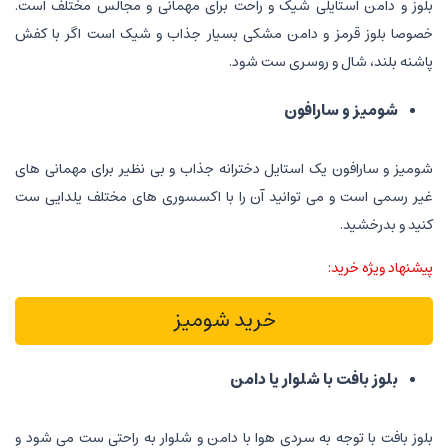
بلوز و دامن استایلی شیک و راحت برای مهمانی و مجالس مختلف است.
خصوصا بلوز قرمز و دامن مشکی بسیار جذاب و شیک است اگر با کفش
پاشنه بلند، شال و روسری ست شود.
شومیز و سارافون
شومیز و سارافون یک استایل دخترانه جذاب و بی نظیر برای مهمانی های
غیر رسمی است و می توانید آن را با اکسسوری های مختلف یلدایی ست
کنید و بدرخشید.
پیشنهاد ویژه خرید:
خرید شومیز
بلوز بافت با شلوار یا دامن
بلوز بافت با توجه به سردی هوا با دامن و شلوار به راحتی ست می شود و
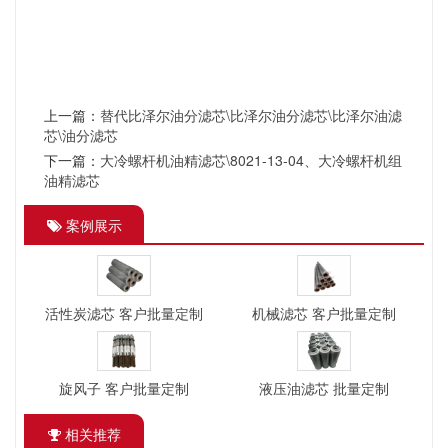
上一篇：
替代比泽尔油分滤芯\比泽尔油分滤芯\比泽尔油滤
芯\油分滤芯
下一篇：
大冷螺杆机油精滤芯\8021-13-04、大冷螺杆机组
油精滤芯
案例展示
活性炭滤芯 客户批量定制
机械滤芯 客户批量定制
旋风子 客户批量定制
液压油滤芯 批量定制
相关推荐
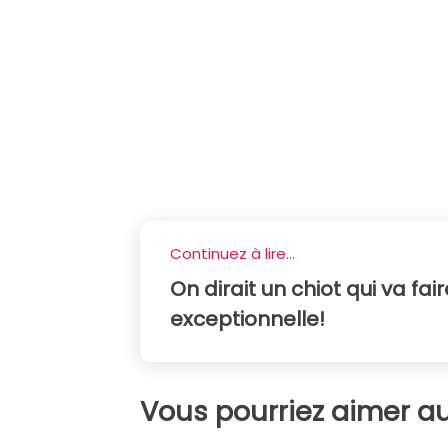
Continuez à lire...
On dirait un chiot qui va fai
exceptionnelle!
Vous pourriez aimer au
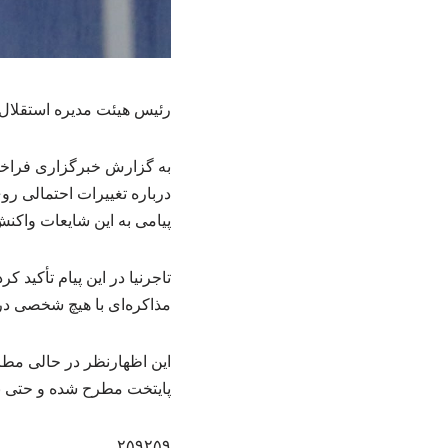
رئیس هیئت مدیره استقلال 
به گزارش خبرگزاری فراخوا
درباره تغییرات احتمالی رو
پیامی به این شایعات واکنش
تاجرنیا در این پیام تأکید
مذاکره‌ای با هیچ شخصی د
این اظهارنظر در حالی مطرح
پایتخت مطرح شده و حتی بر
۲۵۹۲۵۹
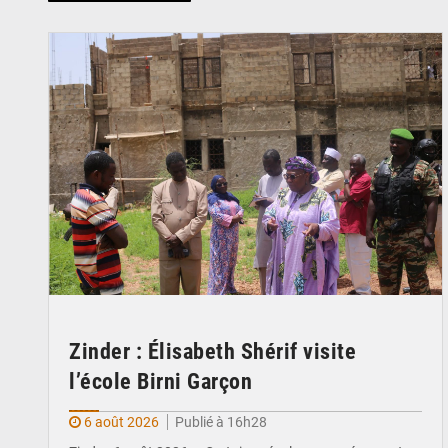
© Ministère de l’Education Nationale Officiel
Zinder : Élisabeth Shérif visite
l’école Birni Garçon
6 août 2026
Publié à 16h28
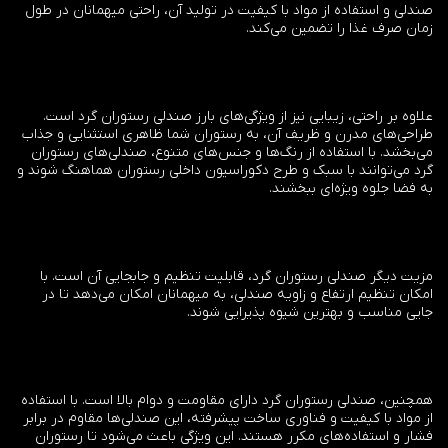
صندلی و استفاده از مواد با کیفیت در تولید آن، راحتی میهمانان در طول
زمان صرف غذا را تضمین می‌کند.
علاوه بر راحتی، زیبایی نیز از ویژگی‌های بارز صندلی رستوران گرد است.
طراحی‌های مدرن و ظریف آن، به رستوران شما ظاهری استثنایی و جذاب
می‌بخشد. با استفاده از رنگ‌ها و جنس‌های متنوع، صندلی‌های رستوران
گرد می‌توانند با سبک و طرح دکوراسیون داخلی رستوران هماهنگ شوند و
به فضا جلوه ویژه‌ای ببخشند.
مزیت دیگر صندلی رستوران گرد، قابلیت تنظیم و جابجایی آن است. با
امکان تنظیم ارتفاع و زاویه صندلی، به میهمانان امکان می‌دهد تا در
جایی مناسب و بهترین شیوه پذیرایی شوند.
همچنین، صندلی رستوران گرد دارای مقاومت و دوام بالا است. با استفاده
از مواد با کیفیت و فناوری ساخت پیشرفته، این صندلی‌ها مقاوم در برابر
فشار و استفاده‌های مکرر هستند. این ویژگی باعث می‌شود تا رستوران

——————

## Task
Copy out precisely those lines which run from the one containing "همچنین، صندلی رستوران" to the end of the material.

## Solution below
همچنین، صندلی رستوران گرد دارای مقاومت و دوام بالا است. با استفاده
از مواد با کیفیت و فناوری ساخت پیشرفته، این صندلی‌ها مقاوم در برابر
فشار و استفاده‌های مکرر هستند. این ویژگی باعث می‌شود تا رستوران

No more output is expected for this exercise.